Lets try it with 2 seconds.
You said it your self, the elevator is pulled down by what MICHAEL said at 11. 76 Meters/ Second So thats your inicial Speed.
So you have
Final Velocity=(inicial Velocity) + (aceleration of Gravity)(time)
Final velocity= (11.76) + (9.81)(2)
final Velocity = (11.76) + ( 19.62)
Final Velocity = 31.38 m/s or 70.21 mph
Now you know that the elevator at the bottom of the shaft before it stops can reach a velocity of 70.21 mph with an incial speed of 11.76 m/s or 26.31 mph
In order to find the distance travel during that time you use this equation.
(Final velocity)^2 = (inicial velocity )^2 + 2(gravity) ( distance)
We found out that the final velocity is 31.38 m/s on the problem above. So now we solve for distance.
(31.38)^2=( 11.76)^2 + 2(9.81) (distance)
Solve for distance
984.70= 138.29 + (19.62)(distance)
846.41= (19.62) (distance)
43.14 meters= distance traveled.
Now this is the distance traveled of the elevator. To find out how many stories that is we first have to estimate how tall each story is. From my house I can tell my ceiling is about 10 ft high. Thats about 3 meters tall. so we do this...
Divide 43.14 by 3 meter for each floor gives us
43.14/3= 14.38 Stories high... This number is on and off depending on how tall the stories of the actual building is. But it's more or less. and it's acurate to your 13 stories high.. take away the friction by the wheels and you'll get 13 stories high.
Man I love Physics! Hahahahah
:lol: I really hope that anwsers your question. I really can't see it any other way... Please if you have anymore questions feel free! I love this stuff!
:slurp:
:hammer: :sohappy: :wave: Lighten up pal! :wave:
Velocity= 70.21 MPH
Distance traveled =43.14 meters or 141.54 ft. or aproximatly 13 stories ( 14 .38 stories high)
Time = 2 seconds.
TOT!!!
WDW John
Member
I know you didn't mention distance (earlier) but that is why I was confused. When you figured the drop at 3 seconds the speed was 92.15 MPH. At 2 seconds it comes out to 70.21 MPH. My confusion is that the distance doesn't change, so with my feeble brain I figured that the rate would have to be higher in a 2 second drop than in a 3 second drop. Now that I've thought about it more I understand that the equation doesn't care about distance at all.

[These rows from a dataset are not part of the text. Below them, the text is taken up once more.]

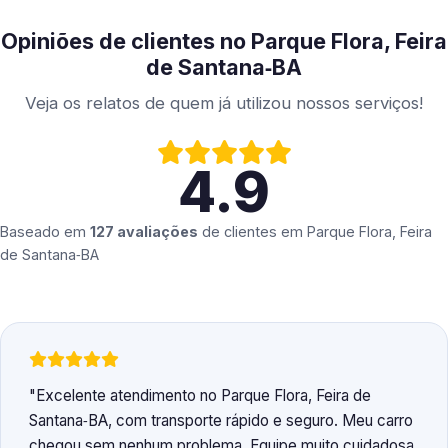
Opiniões de clientes no Parque Flora, Feira
de Santana‑BA
Veja os relatos de quem já utilizou nossos serviços!
4.9
Baseado em
127 avaliações
de clientes em
Parque Flora, Feira
de Santana‑BA
Excelente atendimento no Parque Flora, Feira de
Santana‑BA, com transporte rápido e seguro. Meu carro
chegou sem nenhum problema. Equipe muito cuidadosa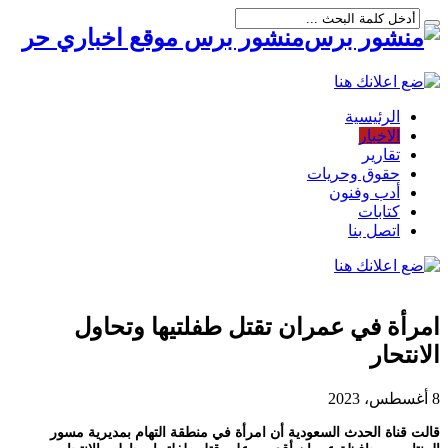
منشور برس موقع اخباري حر
الرئيسية
الاخبار
تقارير
حقوق وحريات
أدب وفنون
كتابات
اتصل بنا
امرأة في عمران تقتل طفلتيها وتحاول
الانتحار
8 أغسطس، 2023
قالت قناة الحدث السعودية أن امرأة في منطقة التهام بمديرية مسور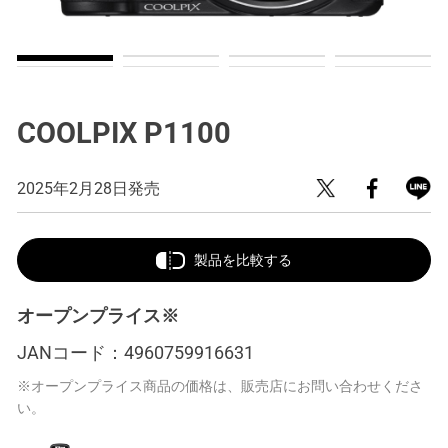
COOLPIX P1100
2025年2月28日発売
製品を比較する
オープンプライス※
JANコード：
4960759916631
※オープンプライス商品の価格は、販売店にお問い合わせくださ
い。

I did the same thing you did with the 2 second drop and came up with the 70 MPH figure. Thus, my confusion.
OK, here's my next confusion:
I thought that velocity would be m/s and acceleration would be m/s^2. Why is initial velocity 11.76m/s^2? Isn't that an acceleration? If that is the case would the seconds still cancel out? If the seconds don't cancel out does that change the Final Velocity?
I always have questions. So far this is my last one. At this point are we hitting 70.21 MPH and then slamming into the basement floor? We haven't accounted for braking at all. If the fall truly is 13 floors in 2 seconds that 2 seconds must include braking time, right? If so, how does that affect the final velocity above?
trendymagic
Member
Well I know according to Disney that it is Test Track, but with all this math... ToT wins it for me. In a close second is that car cleared for takeoff on World Drive.
WDW John
Member
OK, after staring at this a little longer I'm figuring that the 11.76m/s^2 is a typo and it's just supposed to be 11.76m/s, right? The seconds that are cancelling out are the a and the t, I think.
That would be just about the same as gravity, but supposedly ToT PULLS you to the ground faster than gravity would.
Also, I'm curious now 'cause I remember the feeling that there may be multiple accelerations, or, we accelerate down at one rate briefly, then the acceleration increases briefly, then again, then brake. Anyone else get that feeling ever?